Yeltsin: A Revolutionary Life

Leon Aron
August 27, 2016
Non-Fiction

Over the last several days I have been reading Yeltsin: A Revolutionary Life by Leon Aron. The book is by now badly dated, having been published in 2000 before the succession of Vladimir Putin, and this reinforces a general tendency to lionize its subject. Nonetheless, if the credit Yeltsin deserves for standing up for freedom of speech and individual liberty are diminished by the authoritarian regime that follows, the book’s coverage of the 1990s Communist opposition makes clear that things could have been a whole lot worse. For all of Vladimir Putin’s intolerance of dissent, toleration of violence against opponents, and xenophobic rhetoric, Putin is vastly more indulgent of opposition, less xenophobic, and perhaps most importantly, less anti-semitic than the forces which contended with Yeltsin from 1993 to almost the end of the decade and very nearly took power.

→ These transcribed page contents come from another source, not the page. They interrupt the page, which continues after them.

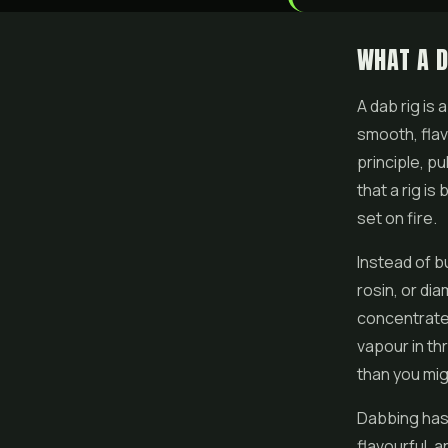
WHAT A D
A dab rig is
smooth, flavo
principle, pu
that a rig is
set on fire.
Instead of b
rosin, or di
concentrate 
vapour in th
than you mi
Dabbing has
flavourful,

This may seem like an odd argument. The history of the Yeltsin years have been rewritten, not least by former Yeltsin liberals, to recast the 1990s as a period in which Russia had the choice of either pursuing a difficult but ultimately rewarding road of reform and democracy, or alternatively falling back into authoritarianism. Putin’s ascension then is cast as the end of a “liberal” interlude, with a former KGB officer who regretted the fall of the Soviet Union now back in charge of the Russian state. To the extent Putin came in with the overwhelming support of Russian liberals in 2000, even including later opposition martyrs like Boris Nemstov, it is because he hoodwinked them. The idea that Putin actually occupied the center of the 1990s Russian political spectrum and may even have leaned to the liberal side is rejected out of hand, because it would focus attention on the extent to which the liberals actually failed rather than were betrayed. The result has been a narrative that has made serious analysis of the Russian political scene next to impossible, since the starting presumption for almost all casual Western observers is that Putin was/is a hardliner.

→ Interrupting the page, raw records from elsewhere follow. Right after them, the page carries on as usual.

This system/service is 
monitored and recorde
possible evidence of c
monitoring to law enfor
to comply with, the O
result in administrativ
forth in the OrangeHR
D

This charge is to fabricate history. For one thing, the liberals were never a serious force outside of the executive in the latter days of the Soviet Union. Even during Perestroika, genuine liberals were few and far between among the party bosses and politicians, and non-existent outside of the central government in Moscow. A testament to that is how many of those bosses are still in office today in the Caucuses or Central Asia as authoritarian despots. Liberals within the party were mostly concentrated around Mikhail Gorbachev’s personal staff, in the form of figures such as Alexander Yakolev, and Eduard Shevardnadze, the latter of whom was the only Soviet liberal to acquire a political second wind. While they would rail against Gorbachev’s slowness in pushing reform in 1990, resign in protest in early 1991 when he turned towards the conservatives, and insert themselves into the crowds that blocked the August 1991 coup, ultimately they were irrelevant bystanders. Gorbachev correctly comprehended that the fate of the Soviet Union and his reforms would depend on the party bosses in the republics rather than public opinion, and that was precisely what happened. An overwhelming majority of Soviet voters may have endorsed maintaining the Union in early 1991, but it was the agreement of the republican leaders which mattered, and it was their withdrawal of that support which left Gorbachev powerless and the Soviet Union a memory. The Soviet liberals, for their part, largely vanished with Gorbachev, a testament to the fact that nationalists and communists both had constituencies, but the liberals’ was not among voters.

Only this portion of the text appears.